Here are some words you are unlikely to hear in any of the movie clips shown during the Academy Awards this year:

Ladies and gentlemen, the textile industry, in which you are spending your lives and your substance…is the only industry in the whole length and breadth of these United States of America that is not unionized. Therefore, they are free to exploit you, to lie to you, to cheat you and to take away from you what is rightfully yours–your health, a decent wage, a fit place to work.

“Unionized” isn’t a word you hear in many American movies. “A decent wage,” now there’s a phrase that doesn’t crop up too often. As for the evocative “your lives and your substance,” poetic descriptions of the human condition aren’t generally found in contemporary entertainment.

This speech is from Martin Ritt’s classic 1979 film Norma Rae, delivered in an impassioned sermon by Ron Leibman in the role of an organizer for the Textile Workers Union of America, a real union at the time and a predecessor to the current trade union UNITE HERE. Norma Rae is an aberration in recent Hollywood history. The movie portrays a realistic union-organizing campaign and the fierce corporate response at the fictional O.P. Henley textile mill in the fictional town of Henleyville. As everyone knew at the time, the mill and the town were unambiguous stand-ins for J.P. Stevens and its sixteen-year war against union organizers in Roanoke Rapids, North Carolina, and the movie accurately depicted the state of American labor in 1979.
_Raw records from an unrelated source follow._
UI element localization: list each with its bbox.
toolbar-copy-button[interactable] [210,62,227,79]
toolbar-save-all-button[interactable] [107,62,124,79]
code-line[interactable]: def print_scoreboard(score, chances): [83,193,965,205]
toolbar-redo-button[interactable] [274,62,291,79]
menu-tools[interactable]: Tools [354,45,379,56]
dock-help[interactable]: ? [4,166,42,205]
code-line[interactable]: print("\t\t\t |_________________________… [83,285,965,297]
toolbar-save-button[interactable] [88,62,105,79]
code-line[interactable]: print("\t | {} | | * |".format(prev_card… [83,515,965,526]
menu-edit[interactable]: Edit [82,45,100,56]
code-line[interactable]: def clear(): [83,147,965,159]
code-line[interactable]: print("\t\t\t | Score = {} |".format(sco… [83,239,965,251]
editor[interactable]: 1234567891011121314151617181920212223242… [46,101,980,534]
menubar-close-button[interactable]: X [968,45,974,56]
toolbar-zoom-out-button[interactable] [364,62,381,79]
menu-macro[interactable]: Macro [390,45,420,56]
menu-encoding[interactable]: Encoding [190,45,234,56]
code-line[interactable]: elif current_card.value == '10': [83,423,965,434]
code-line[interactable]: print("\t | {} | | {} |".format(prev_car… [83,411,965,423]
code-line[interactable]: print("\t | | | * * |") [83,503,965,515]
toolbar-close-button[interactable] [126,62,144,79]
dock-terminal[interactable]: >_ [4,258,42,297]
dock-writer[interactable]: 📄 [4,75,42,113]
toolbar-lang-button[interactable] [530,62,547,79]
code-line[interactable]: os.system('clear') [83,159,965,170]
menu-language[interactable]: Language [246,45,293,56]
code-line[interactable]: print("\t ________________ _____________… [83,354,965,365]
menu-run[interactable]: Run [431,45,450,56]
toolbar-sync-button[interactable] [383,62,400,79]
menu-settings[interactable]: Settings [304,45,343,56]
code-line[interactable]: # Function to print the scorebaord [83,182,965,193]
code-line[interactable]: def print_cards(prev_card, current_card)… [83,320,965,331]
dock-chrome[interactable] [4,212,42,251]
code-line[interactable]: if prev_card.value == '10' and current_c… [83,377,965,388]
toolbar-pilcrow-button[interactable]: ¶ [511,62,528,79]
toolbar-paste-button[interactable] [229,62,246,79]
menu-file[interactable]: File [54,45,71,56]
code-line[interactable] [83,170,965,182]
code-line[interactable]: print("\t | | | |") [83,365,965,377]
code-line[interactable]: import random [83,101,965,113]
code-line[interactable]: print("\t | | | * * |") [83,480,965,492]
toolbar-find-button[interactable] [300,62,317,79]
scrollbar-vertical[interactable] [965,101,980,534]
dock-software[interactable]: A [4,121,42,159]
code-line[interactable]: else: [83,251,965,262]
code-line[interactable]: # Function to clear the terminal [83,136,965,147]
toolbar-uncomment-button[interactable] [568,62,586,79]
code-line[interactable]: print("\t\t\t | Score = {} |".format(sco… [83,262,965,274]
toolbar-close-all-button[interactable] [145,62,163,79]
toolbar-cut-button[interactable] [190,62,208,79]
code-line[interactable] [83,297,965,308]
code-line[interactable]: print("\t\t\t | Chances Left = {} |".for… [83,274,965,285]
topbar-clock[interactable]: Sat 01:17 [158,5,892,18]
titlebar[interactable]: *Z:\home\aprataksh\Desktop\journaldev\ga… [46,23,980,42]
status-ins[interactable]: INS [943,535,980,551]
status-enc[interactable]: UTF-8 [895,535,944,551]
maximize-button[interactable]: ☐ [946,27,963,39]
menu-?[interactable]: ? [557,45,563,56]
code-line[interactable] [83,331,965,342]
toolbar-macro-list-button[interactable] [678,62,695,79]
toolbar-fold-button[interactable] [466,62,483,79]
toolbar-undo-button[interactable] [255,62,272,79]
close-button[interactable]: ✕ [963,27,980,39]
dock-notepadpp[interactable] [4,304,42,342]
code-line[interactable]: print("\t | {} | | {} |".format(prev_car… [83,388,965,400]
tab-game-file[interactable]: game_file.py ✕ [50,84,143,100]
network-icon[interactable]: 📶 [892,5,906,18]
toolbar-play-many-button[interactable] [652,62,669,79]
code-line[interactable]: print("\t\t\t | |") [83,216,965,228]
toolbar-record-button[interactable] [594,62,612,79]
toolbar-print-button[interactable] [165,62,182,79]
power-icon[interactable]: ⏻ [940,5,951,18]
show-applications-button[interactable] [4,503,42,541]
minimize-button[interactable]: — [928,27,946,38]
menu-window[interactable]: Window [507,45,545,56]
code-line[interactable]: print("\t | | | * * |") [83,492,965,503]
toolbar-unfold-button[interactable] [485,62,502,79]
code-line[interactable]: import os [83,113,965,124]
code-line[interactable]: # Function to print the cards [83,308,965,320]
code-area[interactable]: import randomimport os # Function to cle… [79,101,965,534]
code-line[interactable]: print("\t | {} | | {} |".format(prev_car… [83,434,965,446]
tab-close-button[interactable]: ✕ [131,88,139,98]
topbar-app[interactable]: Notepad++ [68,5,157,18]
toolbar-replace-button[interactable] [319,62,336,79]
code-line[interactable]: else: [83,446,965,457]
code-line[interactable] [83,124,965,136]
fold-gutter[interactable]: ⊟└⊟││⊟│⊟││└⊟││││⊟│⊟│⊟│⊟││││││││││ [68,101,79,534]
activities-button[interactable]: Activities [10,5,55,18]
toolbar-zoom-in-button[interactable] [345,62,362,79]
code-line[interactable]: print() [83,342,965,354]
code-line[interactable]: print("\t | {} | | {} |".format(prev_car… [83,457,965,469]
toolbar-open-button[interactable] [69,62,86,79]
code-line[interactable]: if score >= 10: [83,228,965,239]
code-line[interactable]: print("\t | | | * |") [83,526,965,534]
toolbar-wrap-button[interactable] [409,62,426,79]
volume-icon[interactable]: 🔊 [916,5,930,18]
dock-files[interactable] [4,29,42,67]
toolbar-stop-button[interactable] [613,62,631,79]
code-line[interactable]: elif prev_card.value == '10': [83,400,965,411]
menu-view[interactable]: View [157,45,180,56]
The situation has not improved much since. The only remaining Stevens factory in the United States (owned by its successor company, Westpoint Home) is a unionized blanket mill in Maine. In other industries, union organizers are battling adversaries as unyielding as any in the days of Norma Rae. According to the labor advocacy group American Rights at Work, last year more than 23,000 Americans were fired or penalized for legal union activity.

On a human level, Norma Rae is the story of one woman, played by Sally Field, who finds redemption risking her life for economic justice, and of factory workers demanding to be treated as more than slaves. In the realm of the political, it is virtually the only American movie of the modern era to deal substantially with any of these subjects. Even today it remains iconic–a major studio movie about the lives of working people with a profound and, for its time, disturbing political message: The little guy may have a prayer of getting social justice, but he’ll have to fight desperately to get it. Try to think of a contemporary American film with a similar message or a political statement anywhere near that blunt. The closest thing to a message in this year’s crop of Oscar nominees for Best Picture can be found in Babel, which poses the rather mild question, Why can’t we all just get along?

European filmmakers, like England’s Ken Loach and Mike Leigh, don’t shy from the subject of class. Loach’s Bread and Roses dramatized the 1990 Service Employees International Union’s Justice for Janitors campaign in Los Angeles, and Leigh’s entire career is virtually a paean to the working class. This is not to say that American studios don’t make topical mainstream films. A kind of renaissance seemed to be blossoming in 2005, with material as varied as Good Night, and Good Luck and The Constant Gardener. But Blood Diamond–about the 1990s civil war in Sierra Leone partly sparked by international diamond speculators–was perhaps this season’s only major studio picture that could be called politically daring, and it was a box-office disappointment. In the end, of course, financially successful or not, such movies don’t fundamentally threaten the established order. They’re well-crafted stories delivering conventional wisdom with considerable artistic skill.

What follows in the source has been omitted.